EFFECTS OF A STEAM-6E AR PROGRAMMING DESIGN COURSE ON ELEVATING STUDENTS’ LEARNING MOTIVATION AND COMPUTATIONAL THINKING: A CASE STUDY OF AR GAMES IN DIGITAL EXHIBITIONS
Cardinal Tien Junior College of Healthcare and Management (TAIWAN)
About this paper:
Conference name: 15th annual International Conference of Education, Research and Innovation
Dates: 7-9 November, 2022
Location: Seville, Spain
Abstract:
STEAM-related knowledge and skills are taught in classes under common themes to develop students’ applied knowledge, critical thinking ability, creative thinking ability, and problem-solving ability, elevating their competitiveness and preparing them for the workplace in the future. In education, computational thinking (CT) is a problem-solving thinking process, which consists of five steps: problem decomposition, abstraction, algorithm, evaluation, and generalization. Many studies have indicated that CT ability and programming learning are closely related, and that students’ understanding of CT can be improved by learning programming. Therefore, when planning and designing STEAM course activities, programming is frequently combined with the use of robots to complete specific tasks, realizing STEAM education. Technology-assisted instruction will inevitably become a future educational trend. Augmented reality (AR), which applies virtual objects to the real world through computer technology, is widely applied in fields such as education, exhibitions, and gaming.
To practice the ideas of STEAM through programming learning, this study proposed a program design course based on thematic AR game production. The course addresses the skills that multimedia design students would need in their future career and requires them to solve problems with their professional knowledge and skills. Unlike robots that only use programs to solve certain problems, AR game production corresponds to the core tenets of STEAM, which can be divided into aspects of science (e.g., cognitive psychology and gamified learning), technology (e.g., AR applications and AR production tools), engineering (e.g., process of game production or outcome display), mathematics (e.g., application of mathematics formulas to game production), and art (e.g., design of game scenes, objects, and user interface). The course was taught using the 6E (Engage, Explore, Explain, Elaborate, Enrich, and Evaluate) learning strategy.

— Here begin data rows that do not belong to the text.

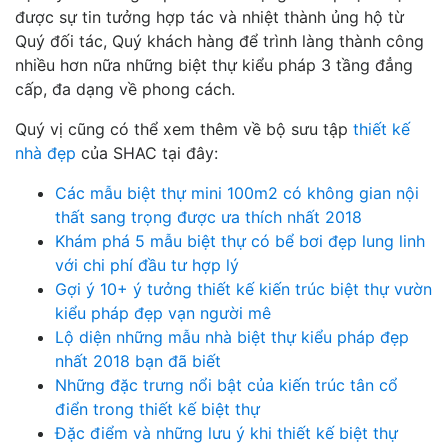
được sự tin tưởng hợp tác và nhiệt thành ủng hộ từ
Quý đối tác, Quý khách hàng để trình làng thành công
nhiều hơn nữa những biệt thự kiểu pháp 3 tầng đẳng
cấp, đa dạng về phong cách.
Quý vị cũng có thể xem thêm về bộ sưu tập
thiết kế
nhà đẹp
của SHAC tại đây:
Các mẫu biệt thự mini 100m2 có không gian nội
thất sang trọng được ưa thích nhất 2018
Khám phá 5 mẫu biệt thự có bể bơi đẹp lung linh
với chi phí đầu tư hợp lý
Gợi ý 10+ ý tưởng thiết kế kiến trúc biệt thự vườn
kiểu pháp đẹp vạn người mê
Lộ diện những mẫu nhà biệt thự kiểu pháp đẹp
nhất 2018 bạn đã biết
Những đặc trưng nổi bật của kiến trúc tân cổ
điển trong thiết kế biệt thự
Đặc điểm và những lưu ý khi thiết kế biệt thự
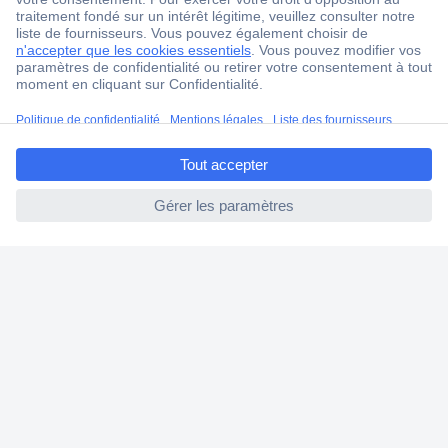
Service Client
Ma commande
Modes de paiement pour les professionnels
Modes de paiement pour les particuliers
ccp.user.init.failed.titl
Droits de rétraction & retours
e
FAQ
ccp.user.init.failed
Modes de livraison
A propos de Conrad
Conrad Your Sourcing Platform
Nouveautés & Conseils
Eco-responsabilité
ISO-certification
Vulnerability Disclosure Program
Information REACH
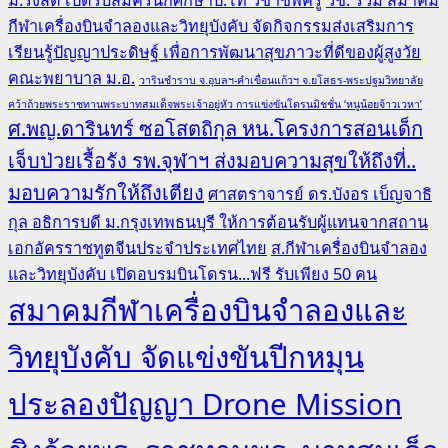
กีฬาเครื่องบินจำลองและวิทยุบังคับ จัดกิจกรรมส่งเสริมการ
เรียนรู้ปัญญาประดิษฐ์ เพื่อการพัฒนาสุขภาวะที่ดีของผู้สูงวัย
คณะพยาบาล ม.อ.
วารินชำราบ จ.อุบลฯ-คำเขื่อนแก้วฯ จ.ยโสธร-พระปฐมวิทยาลัย
คว้าถ้วยพระราชทานพระบาทสมเด็จพระเจ้าอยู่หัว การแข่งขันโดรนมิชชั่น ‘หนูน้อยจ้าวเวหา’
ศ.พญ.ดารินทร์ ซอโสตถิกุล หน.โครงการสอนเด็ก
เจ็บป่วยเรื้อรัง รพ.จุฬาฯ ส่งมอบความสุขให้ถึงที่..
มอบความรักให้ถึงเตียง
ศาสตราจารย์ ดร.บังอร เบ็ญจาธิ
กุล อธิการบดี ม.กรุงเทพธนบุรี ให้การต้อนรับผู้แทนจากสถาน
เอกอัครราชทูตจีนประจำประเทศไทย
ส.กีฬาเครื่องบินจำลอง
และวิทยุบังคับ เปิดอบรมบินโดรน...ฟรี รับเพียง 50 คน
สมาคมกีฬาเครื่องบินจำลองและ
วิทยุบังคับ จัดแข่งขันปีกหมุน
ประลองปัญญา Drone Mission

This study selected first-year multimedia design students (N = 40), who were expected to work in fields related to game production after graduation, as the study participants. The participants were asked to work on a project that involved designing AR games for digital exhibitions. The 7-unit program design course integrates AR with the core tenets of STEAM. The following instruments were adopted in this study: (1) A computational thinking scale—which was used to assess the students’ abilities in problem abstraction, decomposition, algorithm, evaluation, and generalization. (2) A programming test—which was designed according to teaching content to evaluate students’ programming ability. (3) The ARCS Learning Motivation Scale—which was used to measure the motivation of students in learning the content or participating in activities of the AR game–based program design course, thereby observing the changes in students before and after the course.

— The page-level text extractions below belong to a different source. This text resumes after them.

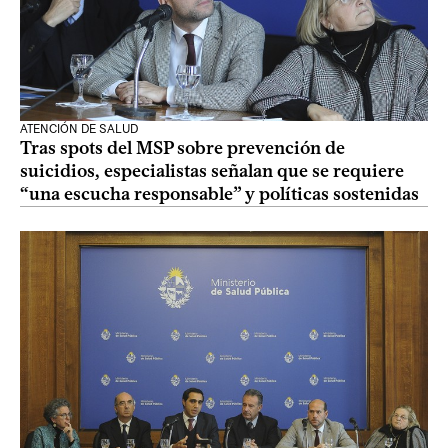
ATENCIÓN DE SALUD
Tras spots del MSP sobre prevención de
suicidios, especialistas señalan que se requiere
“una escucha responsable” y políticas sostenidas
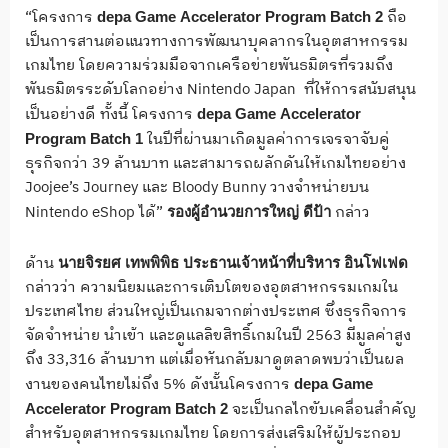
“โครงการ
ถือ
depa
Game
Accelerator
Program
Batch
2
เป็นการสานต่อแนวทางการพัฒนาบุคลากรในอุตสาหกรรม
เกมไทย โดยความร่วมมือจากเครือข่ายพันธมิตรที่รวมถึง
พันธมิตรระดับโลกอย่าง Nintendo Japan ที่ให้การสนับสนุน
เป็นอย่างดี ทั้งนี้ โครงการ
depa
Game
Accelerator
ในปีที่ผ่านมาเกิดมูลค่าการเจรจาจับคู่
Program
Batch
1
ธุรกิจกว่า 39 ล้านบาท และสามารถผลักดันให้เกมไทยอย่าง
Joojee’s Journey และ Bloody Bunny วางจำหน่ายบน
Nintendo eShop ได้”
กล่าว
รองผู้อำนวยการใหญ่
ดีป้า
ด้าน
นายจิรยศ
เทพพิพิธ ประธานเจ้าหน้าที่บริหาร
อินโฟเฟด
กล่าวว่า ความนิยมและการเติบโตของอุตสาหกรรมเกมใน
ประเทศไทย ส่วนใหญ่เป็นเกมจากต่างประเทศ ซึ่งธุรกิจการ
จัดจำหน่าย นำเข้า และดูแลลิขสิทธิ์เกมในปี 2563 มีมูลค่าสูง
ถึง 33,316 ล้านบาท แต่เมื่อหันกลับมาดูตลาดพบว่าเป็นผล
งานของคนไทยไม่ถึง 5% ดังนั้นโครงการ
depa
Game
จะเป็นกลไกขับเคลื่อนสำคัญ
Accelerator
Program
Batch
2
สำหรับอุตสาหกรรมเกมไทย โดยการส่งเสริมให้ผู้ประกอบ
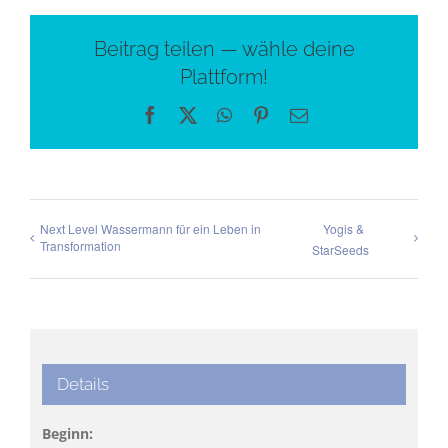
Beitrag teilen — wähle deine
Plattform!
Facebook
X
WhatsApp
Pinterest
E-
Mail
Next Level Wassermann für ein Leben in
Yogis &
Transformation
StarSeeds
Details
Beginn:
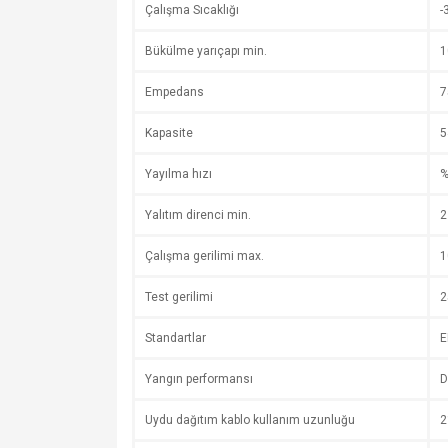
Çalışma Sıcaklığı
-
Bükülme yarıçapı min.
1
Empedans
7
Kapasite
5
Yayılma hızı
%
Yalıtım direnci min.
2
Çalışma gerilimi max.
1
Test gerilimi
2
Standartlar
E
Yangın performansı
D
Uydu dağıtım kablo kullanım uzunluğu
2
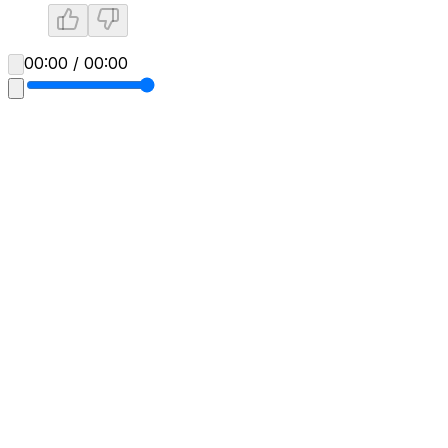
00:00 / 00:00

The result significantly improved students’ learning motivation. Significant improvement was observed in the decomposition and evaluation aspects of the students’ computational thinking. This signified that developing multimedia design students’ ability to integrate and apply knowledge to solve problems or output projects is beneficial to honing their professional ability in their future workplace, making the incorporation of the technology introduced in this study into STEAM education essential in the future.Keywords:
Programming instruction, STEAM, Augmented Reality, Computational Thinking, Learning Motivation.